Stored data entries
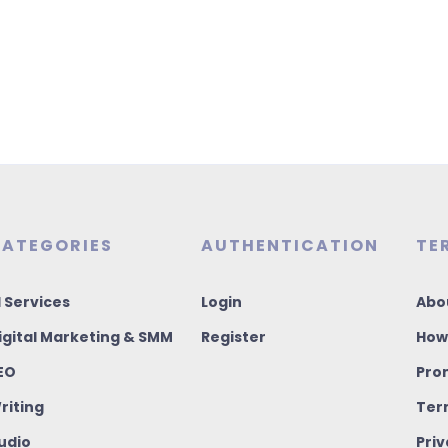
ATEGORIES
AUTHENTICATION
TE
I Services
Login
Abo
igital Marketing & SMM
Register
How
EO
Pro
riting
Ter
udio
Priv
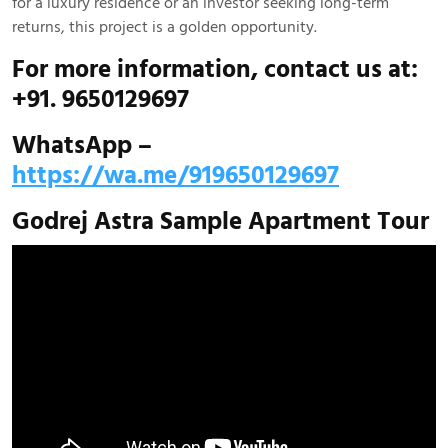
for a luxury residence or an investor seeking long-term
returns, this project is a golden opportunity.
For more information, contact us at:
+91. 9650129697
WhatsApp –
https://wa.me/919650129697
Godrej Astra Sample Apartment Tour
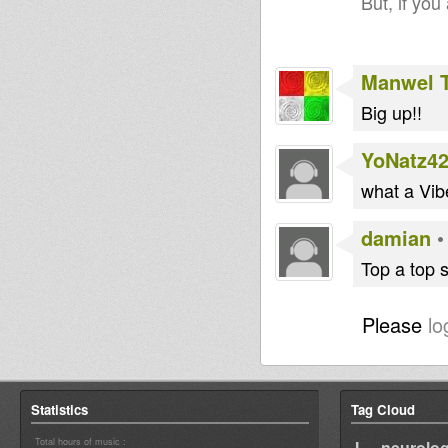
But, if you
Manwel 
Big up!!
YoNatz4
what a Vib
damian
Top a top s
Please
lo
Statistics
Tag Cloud
Total hours of music :
I neurolog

§ Work item:
All that is wanted is the set of lines from the one with "But, if you" through the last line of the entries, both included, output exactly.

§ Result:
But, if you
Manwel 
Big up!!
YoNatz4
what a Vib
damian
Top a top s
Please
lo
Statistics
Tag Cloud
Total hours of music :
I neurolog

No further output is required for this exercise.